What layers are affected by dropout layer in Tensorflow?

4.9k Views Asked by At

Consider transfer learning in order to use a pretrained model in keras/tensorflow. For each old layer, trained parameter is set to false so that its weights are not updated during training whereas the last layer(s) have been substituted with new layers and these must be trained. Particularly two fully connected hidden layers with 512 and 1024 neurons and and relu activation function have been added. After these layers a Dropout layer is used with rate 0.2. This means that during each epoch of training 20% of the neurons are randomly discarded.

What layers does this dropout layer affect? Does it affect all the network including also the pretrained layers for which layer.trainable=false has been set or does it affect only the newly added layers? Or does it affect only the previous layer (i.e., the one with 1024 neurons)?

In other words, which layer(s) do the neurons that are turned off during each epoch by the dropout belong to?

import os

from tensorflow.keras import layers
from tensorflow.keras import Model
  
from tensorflow.keras.applications.inception_v3 import InceptionV3

local_weights_file = 'weights.h5'

pre_trained_model = InceptionV3(input_shape = (150, 150, 3), 
                                include_top = False, 
                                weights = None)

pre_trained_model.load_weights(local_weights_file)

for layer in pre_trained_model.layers:
  layer.trainable = False
  
# pre_trained_model.summary()

last_layer = pre_trained_model.get_layer('mixed7')
last_output = last_layer.output

# Flatten the output layer to 1 dimension
x = layers.Flatten()(last_output)
# Add two fully connected layers with 512 and 1,024 hidden units and ReLU activation
x = layers.Dense(512, activation='relu')(x)
x = layers.Dense(1024, activation='relu')(x)
# Add a dropout rate of 0.2
x = layers.Dropout(0.2)(x)                  
# Add a final sigmoid layer for classification
x = layers.Dense  (1, activation='sigmoid')(x)           

model = Model( pre_trained_model.input, x) 

model.compile(optimizer = RMSprop(lr=0.0001), 
              loss = 'binary_crossentropy', 
              metrics = ['accuracy'])
2

There are 2 best solutions below

0
On BEST ANSWER

The dropout layer will affect the output of the previous layer.

If we look at the specific part of your code:

x = layers.Dense(1024, activation='relu')(x)
# Add a dropout rate of 0.2
x = layers.Dropout(0.2)(x)                  
# Add a final sigmoid layer for classification
x = layers.Dense  (1, activation='sigmoid')(x)  

In your case, 20% of the output of the layer defined by x = layers.Dense(1024, activation='relu')(x) will be dropped at random, before being passed to the final Dense layer.

2
On

Only the previous layer's neurons are "turned off", but all layers are "affected" in terms of backprop.
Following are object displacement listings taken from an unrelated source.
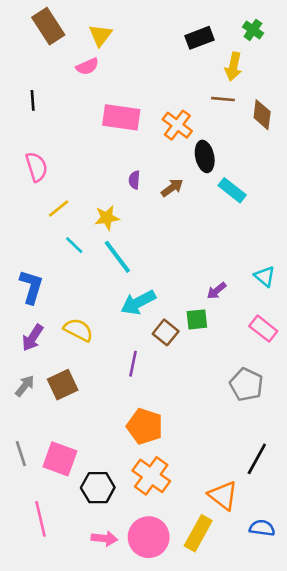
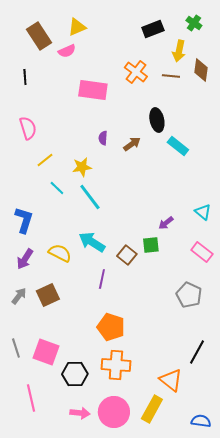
brown rectangle: (48, 26) -> (39, 36), moved
yellow triangle: (100, 35) -> (77, 27), turned 30
brown diamond: (262, 115) -> (201, 70), moved
orange cross: (177, 125) -> (136, 72), moved
cyan arrow: (138, 302) -> (92, 242), moved, turned 60
orange cross: (151, 476) -> (116, 365), turned -32
blue semicircle: (262, 528) -> (201, 421), moved

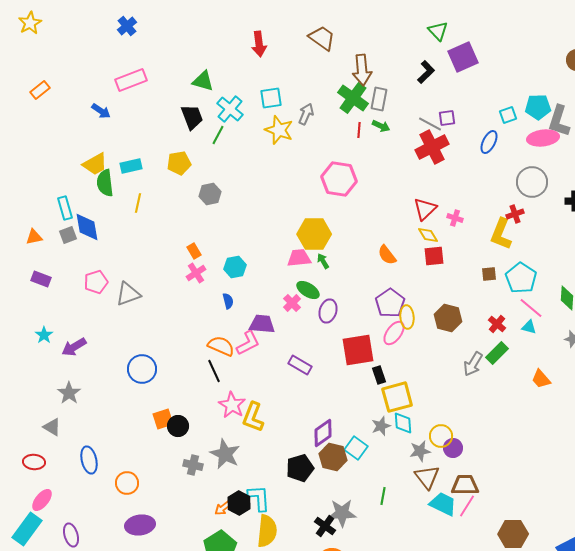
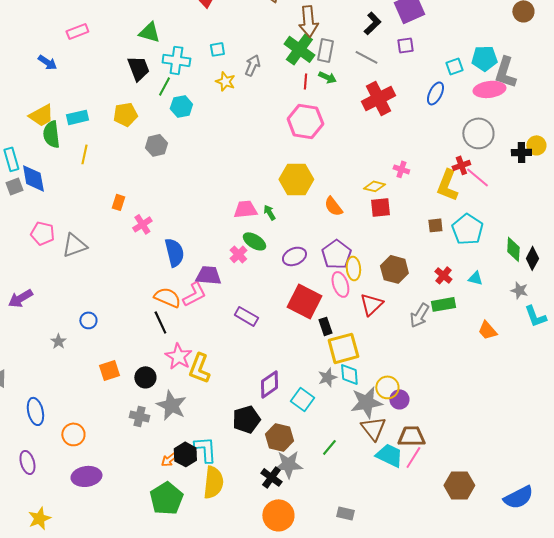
pink rectangle: (131, 80) -> (77, 31), size x0.7
cyan square: (271, 98) -> (217, 49), size x0.7
cyan cross: (230, 109) -> (176, 60), turned -32
purple square: (447, 118) -> (405, 45), moved
gray line: (430, 124) -> (366, 57), moved
yellow star: (279, 130) -> (225, 81), size x0.7
pink hexagon: (339, 179) -> (305, 121), moved
red triangle: (425, 209) -> (371, 304), moved
yellow hexagon: (314, 234) -> (296, 179), moved
yellow diamond: (428, 235) -> (374, 186), turned -45
orange rectangle: (194, 251) -> (118, 202), moved, turned 49
cyan hexagon: (235, 267) -> (181, 106), moved
pink pentagon: (96, 282) -> (42, 233), turned 30
blue semicircle: (228, 301) -> (174, 252), size x1.8
pink line: (531, 308) -> (477, 177), moved
purple ellipse: (328, 311) -> (294, 256), moved, turned 50
pink ellipse: (394, 333) -> (340, 284), turned -55
red square: (358, 350) -> (304, 301), turned 36
green rectangle: (497, 353) -> (443, 304), turned 35
blue circle: (142, 369) -> (88, 320), size x0.6
gray star: (69, 393) -> (58, 341), moved, size x0.7
black circle: (178, 426) -> (145, 377), moved
gray star: (420, 451) -> (366, 402), size x1.5
brown hexagon: (333, 457) -> (279, 437), moved
green line: (383, 496) -> (329, 447), turned 30
purple ellipse: (71, 535) -> (27, 462), moved

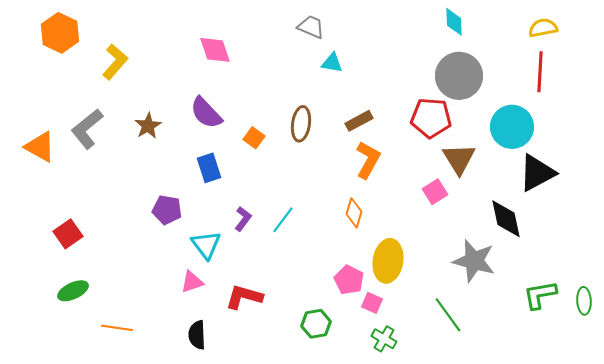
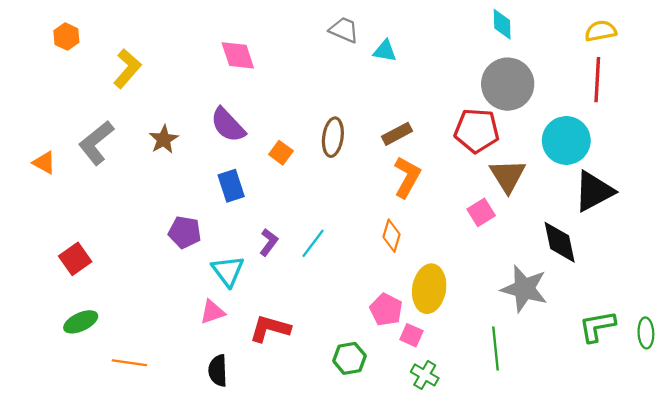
orange hexagon: (60, 33) -> (66, 37), size x0.6
cyan triangle: (332, 63) -> (385, 51), moved
orange triangle: (40, 147) -> (44, 163), size x0.7
green line: (448, 315) -> (495, 348), turned 30

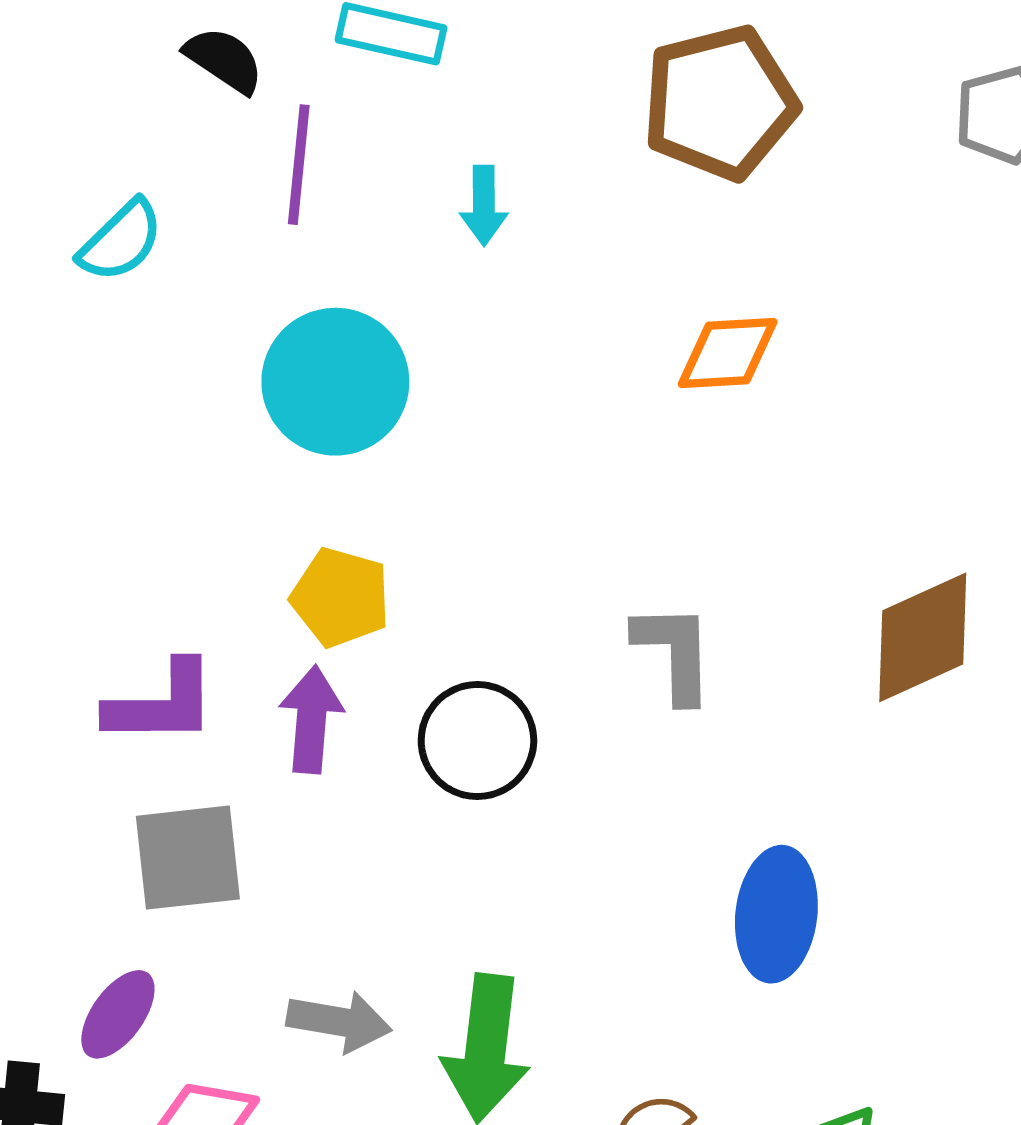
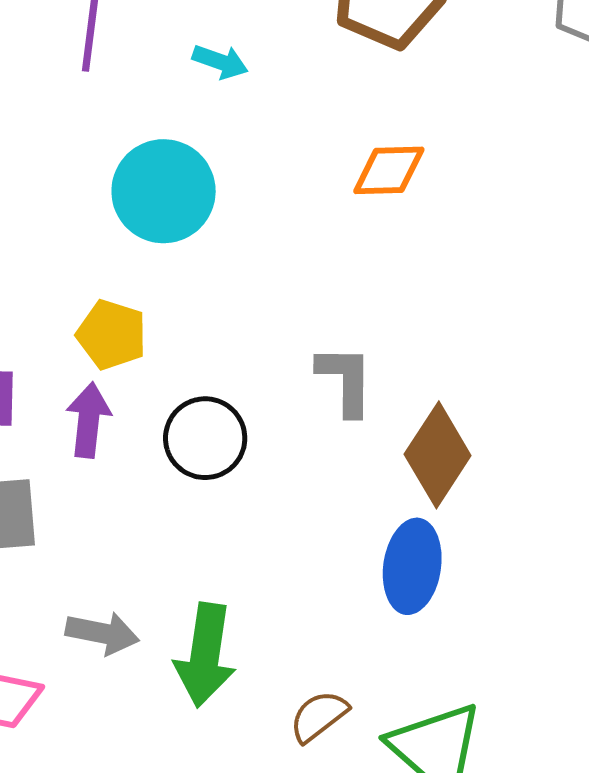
cyan arrow: (484, 205) -> (220, 62), turned -72
cyan circle: (335, 382) -> (164, 191), moved
brown diamond: (923, 637) -> (438, 455), moved, turned -34

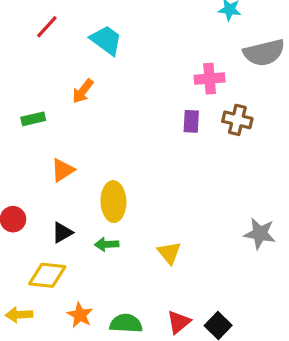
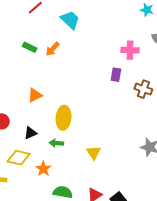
green rectangle: (33, 119) -> (30, 47), moved, turned 32
brown cross: (237, 120) -> (143, 89), moved
orange star: (80, 315) -> (43, 169), moved

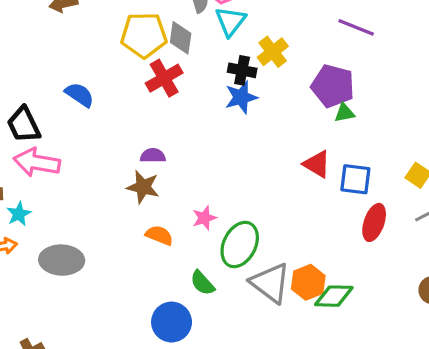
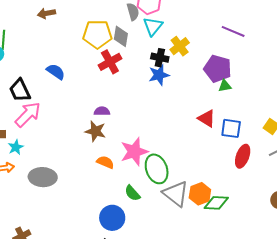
pink arrow: (37, 162) -> (28, 114), turned 124
pink star: (204, 218) -> (134, 152), size x1.8
green ellipse: (240, 245) -> (157, 169), turned -48

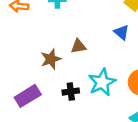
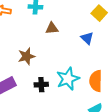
brown triangle: (78, 46) -> (52, 28), moved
  • Later layers: Dropout's output is input to the next layer, so next layer's outputs will change, and so will next-next's, etc.
  • Previous layers: as the "effective output" of the pre-Dropout layer is changed, so will gradients to it, and thus any subsequent gradients. In the extreme case of Dropout(rate=1), zero gradient will flow.

Also, note that whole neurons are only dropped if input to Dense is 2D (batch_size, features); Dropout applies a random uniform mask to all dimensions (equivalent to dropping whole neurons in 2D case). To drop whole neurons, set Dropout(.2, noise_shape=(batch_size, 1, features)) (3D case). To drop same neurons across all samples, use noise_shape=(1, 1, features) (or (1, features) for 2D).